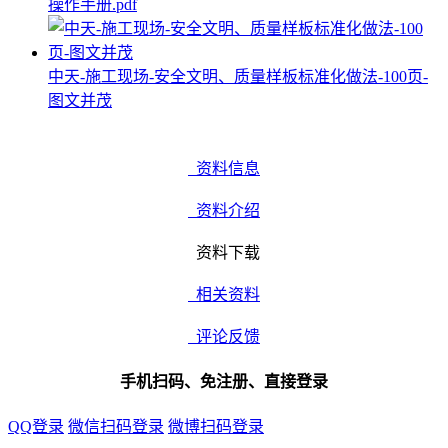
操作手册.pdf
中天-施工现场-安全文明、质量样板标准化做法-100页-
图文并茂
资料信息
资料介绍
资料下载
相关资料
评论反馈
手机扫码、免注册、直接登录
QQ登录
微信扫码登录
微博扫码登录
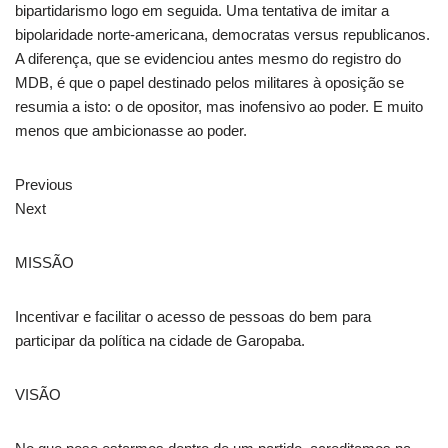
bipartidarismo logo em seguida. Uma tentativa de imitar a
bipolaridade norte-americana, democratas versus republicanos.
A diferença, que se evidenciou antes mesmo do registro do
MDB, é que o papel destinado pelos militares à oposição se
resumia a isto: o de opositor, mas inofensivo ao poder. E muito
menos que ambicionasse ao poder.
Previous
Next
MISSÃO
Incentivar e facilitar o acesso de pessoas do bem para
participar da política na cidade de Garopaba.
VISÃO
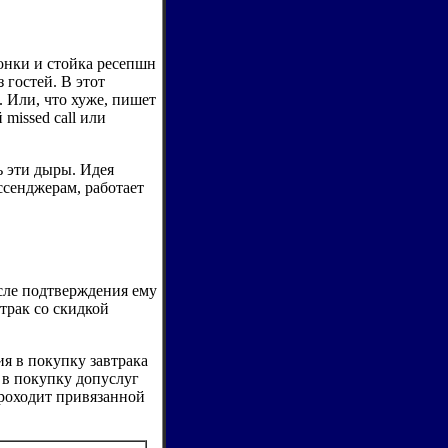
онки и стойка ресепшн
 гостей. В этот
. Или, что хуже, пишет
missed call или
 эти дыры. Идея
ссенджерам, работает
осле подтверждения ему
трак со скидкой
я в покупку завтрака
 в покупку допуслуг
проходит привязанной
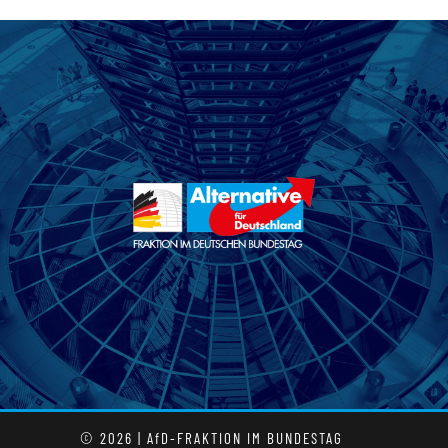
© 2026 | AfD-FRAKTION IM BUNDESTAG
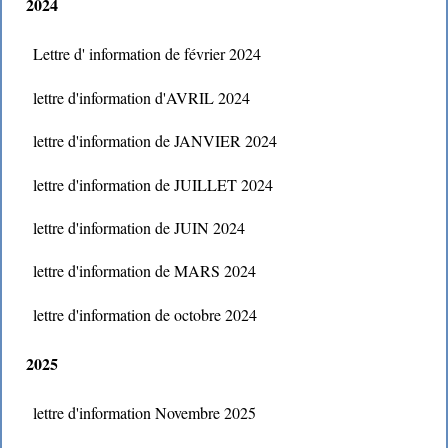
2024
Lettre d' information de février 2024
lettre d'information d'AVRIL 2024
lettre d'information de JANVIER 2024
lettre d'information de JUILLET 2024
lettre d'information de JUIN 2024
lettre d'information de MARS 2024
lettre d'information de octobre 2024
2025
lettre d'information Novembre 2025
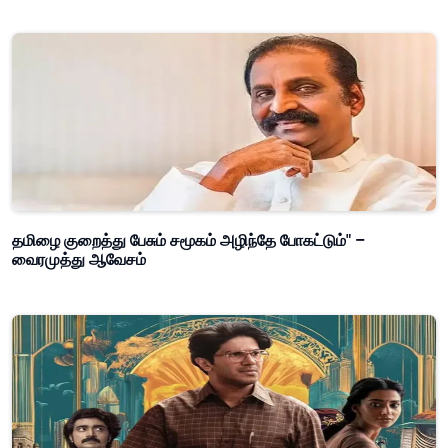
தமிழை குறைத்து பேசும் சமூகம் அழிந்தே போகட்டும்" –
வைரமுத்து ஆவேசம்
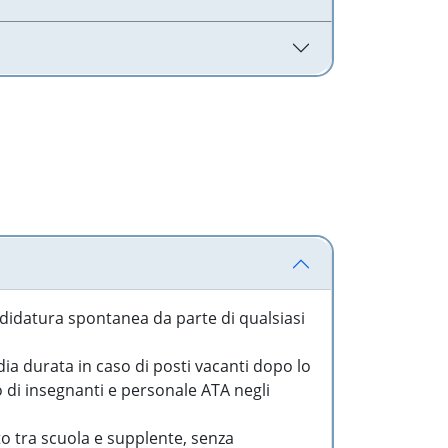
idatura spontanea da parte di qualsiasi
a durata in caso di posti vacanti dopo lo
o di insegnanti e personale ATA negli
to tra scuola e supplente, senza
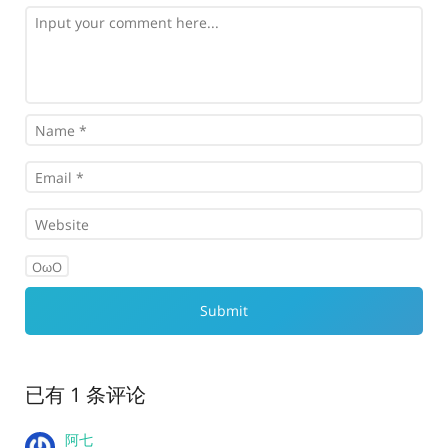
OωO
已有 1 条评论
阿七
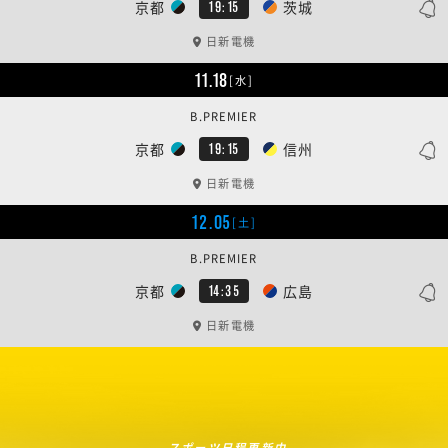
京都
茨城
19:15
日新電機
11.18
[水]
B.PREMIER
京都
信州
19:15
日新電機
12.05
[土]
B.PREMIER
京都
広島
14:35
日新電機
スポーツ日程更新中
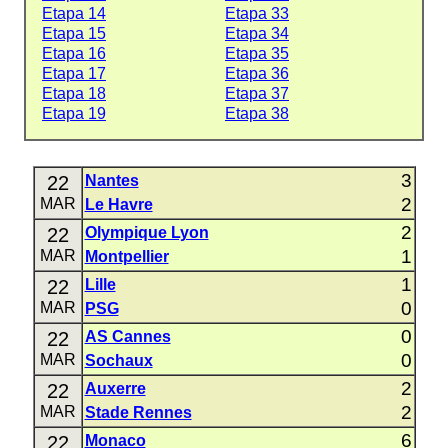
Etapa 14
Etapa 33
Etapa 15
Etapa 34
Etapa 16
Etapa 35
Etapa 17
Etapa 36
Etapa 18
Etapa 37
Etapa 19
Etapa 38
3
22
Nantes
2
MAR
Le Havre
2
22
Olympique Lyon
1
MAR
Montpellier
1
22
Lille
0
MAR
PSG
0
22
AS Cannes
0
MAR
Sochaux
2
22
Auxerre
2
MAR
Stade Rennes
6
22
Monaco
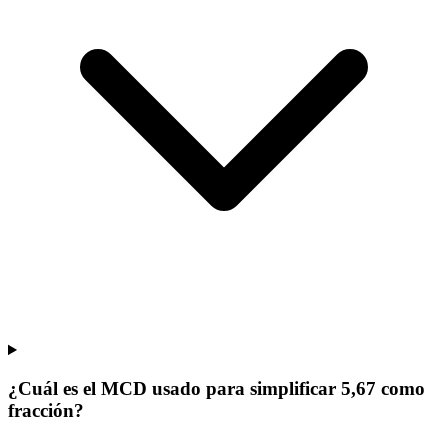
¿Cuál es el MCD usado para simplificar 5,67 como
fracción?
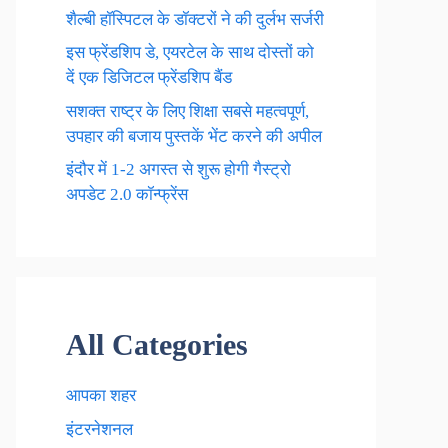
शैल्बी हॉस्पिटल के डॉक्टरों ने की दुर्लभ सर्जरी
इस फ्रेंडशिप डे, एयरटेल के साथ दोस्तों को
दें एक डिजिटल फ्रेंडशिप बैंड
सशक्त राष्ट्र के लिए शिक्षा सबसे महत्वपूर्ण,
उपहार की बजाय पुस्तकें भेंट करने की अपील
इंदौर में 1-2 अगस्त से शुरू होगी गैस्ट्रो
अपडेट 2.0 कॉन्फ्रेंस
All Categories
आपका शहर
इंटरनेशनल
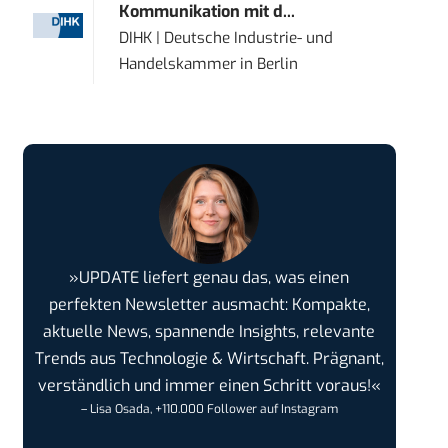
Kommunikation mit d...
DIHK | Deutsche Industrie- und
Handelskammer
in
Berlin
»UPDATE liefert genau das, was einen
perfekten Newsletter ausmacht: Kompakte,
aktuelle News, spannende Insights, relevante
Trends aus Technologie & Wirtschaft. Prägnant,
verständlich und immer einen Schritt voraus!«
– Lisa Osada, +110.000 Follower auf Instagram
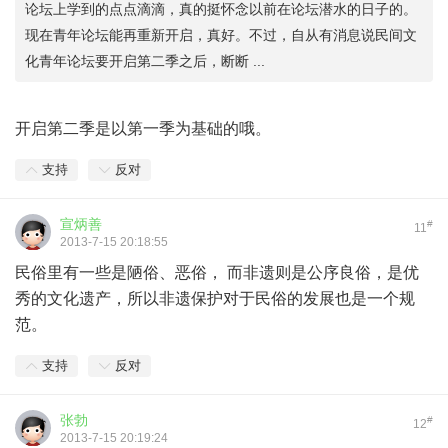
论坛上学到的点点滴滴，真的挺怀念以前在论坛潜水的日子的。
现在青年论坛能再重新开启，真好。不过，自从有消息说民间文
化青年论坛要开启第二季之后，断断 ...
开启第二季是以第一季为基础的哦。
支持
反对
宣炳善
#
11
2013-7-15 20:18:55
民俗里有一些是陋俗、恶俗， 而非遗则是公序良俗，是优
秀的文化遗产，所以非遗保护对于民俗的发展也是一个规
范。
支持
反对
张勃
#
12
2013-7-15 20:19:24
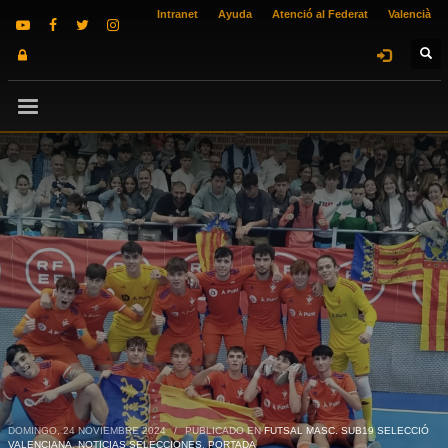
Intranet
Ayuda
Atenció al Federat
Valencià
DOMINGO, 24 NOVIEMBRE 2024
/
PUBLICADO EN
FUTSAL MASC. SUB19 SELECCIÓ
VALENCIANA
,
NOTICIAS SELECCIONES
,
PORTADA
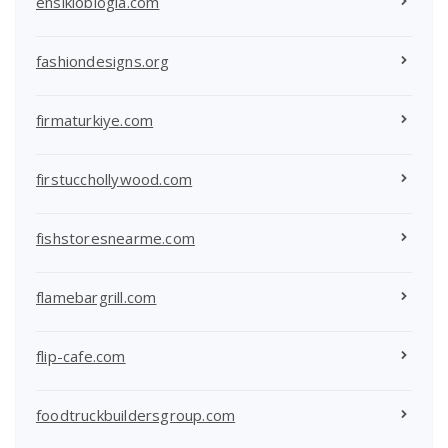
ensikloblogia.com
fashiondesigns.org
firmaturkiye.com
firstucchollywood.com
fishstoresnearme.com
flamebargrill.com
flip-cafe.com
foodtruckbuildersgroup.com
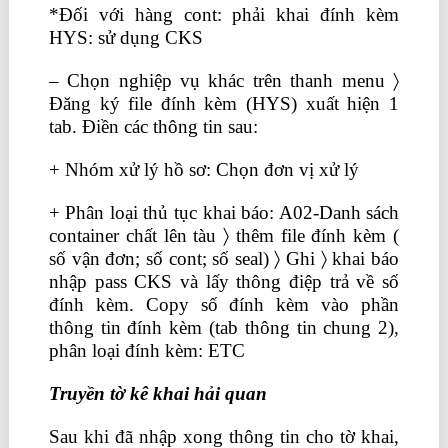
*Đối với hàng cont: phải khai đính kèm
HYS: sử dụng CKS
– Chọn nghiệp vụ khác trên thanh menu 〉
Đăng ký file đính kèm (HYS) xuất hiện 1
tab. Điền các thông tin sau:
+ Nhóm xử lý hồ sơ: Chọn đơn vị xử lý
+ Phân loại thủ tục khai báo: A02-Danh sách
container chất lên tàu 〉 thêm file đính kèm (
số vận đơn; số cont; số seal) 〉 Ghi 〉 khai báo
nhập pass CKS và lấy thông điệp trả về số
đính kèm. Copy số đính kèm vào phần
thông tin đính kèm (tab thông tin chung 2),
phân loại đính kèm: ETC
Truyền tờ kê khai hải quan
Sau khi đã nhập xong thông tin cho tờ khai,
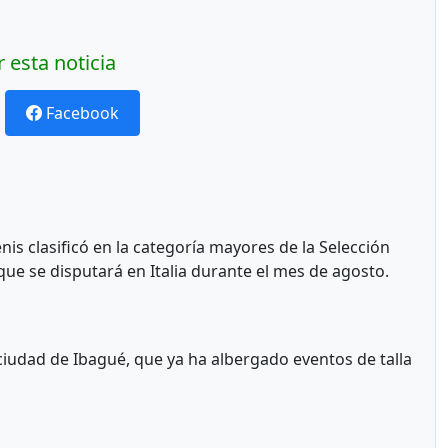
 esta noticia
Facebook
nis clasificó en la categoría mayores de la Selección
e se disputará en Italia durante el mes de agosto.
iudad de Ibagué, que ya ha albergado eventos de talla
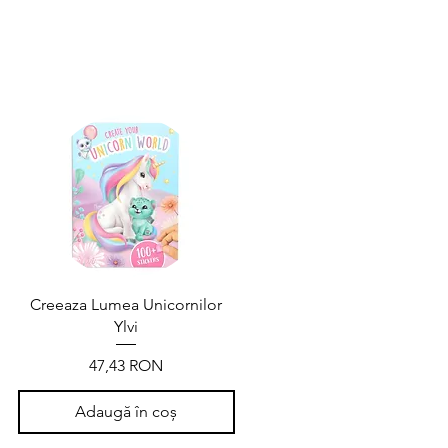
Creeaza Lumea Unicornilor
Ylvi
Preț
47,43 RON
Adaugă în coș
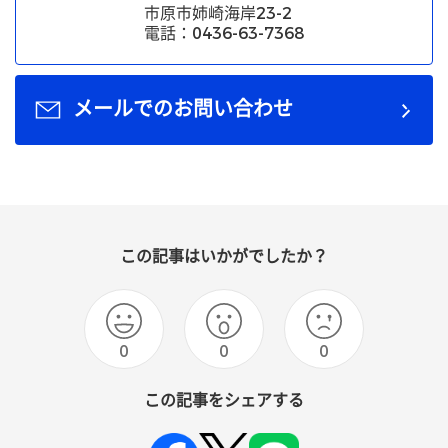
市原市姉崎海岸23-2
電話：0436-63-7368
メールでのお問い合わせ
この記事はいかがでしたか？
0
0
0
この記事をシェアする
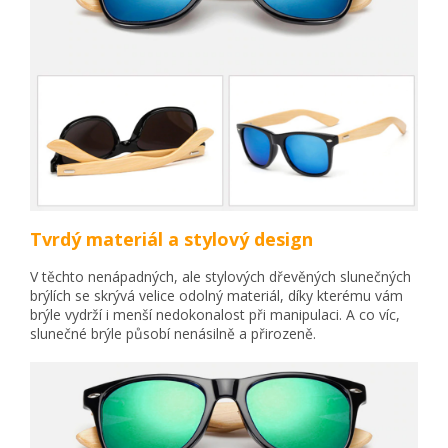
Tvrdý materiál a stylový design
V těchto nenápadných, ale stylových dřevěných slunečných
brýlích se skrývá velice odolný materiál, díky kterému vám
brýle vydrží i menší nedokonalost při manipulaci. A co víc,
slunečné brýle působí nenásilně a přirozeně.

##############################

TASK: Using the entries above, tally how many lines have the word "nhập" in them; write the number and nothing more.

TASK OUTPUT: 2